*WORK TO COMPLETE*
Return every line from the records below with the string "alunos".

Saved data entries:
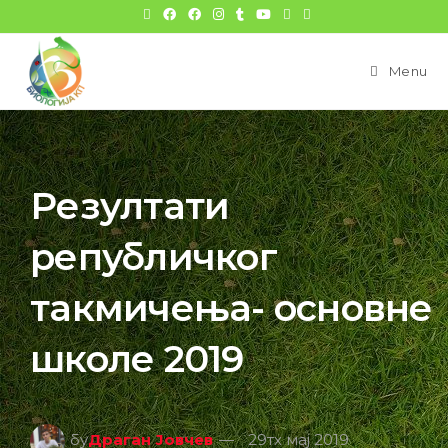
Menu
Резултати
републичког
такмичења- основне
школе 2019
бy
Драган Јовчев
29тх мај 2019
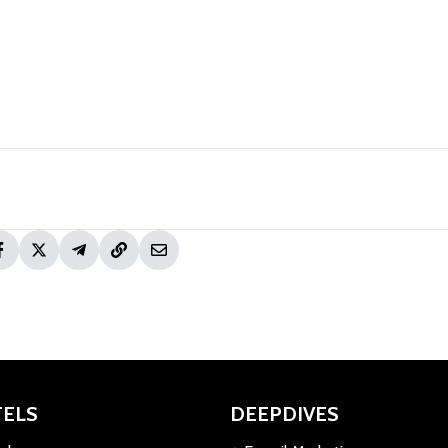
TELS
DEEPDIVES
--
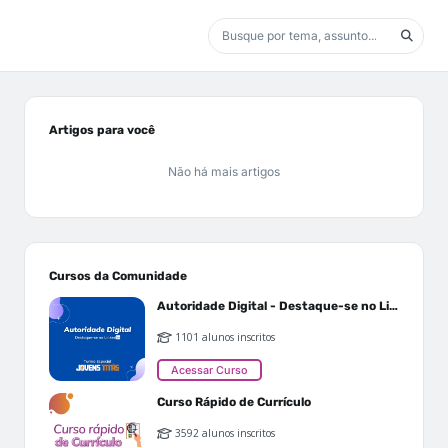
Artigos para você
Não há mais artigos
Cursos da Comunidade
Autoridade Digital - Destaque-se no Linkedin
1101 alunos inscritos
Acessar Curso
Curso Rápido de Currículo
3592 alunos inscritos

*TASK ANSWER*
1101 alunos inscritos
3592 alunos inscritos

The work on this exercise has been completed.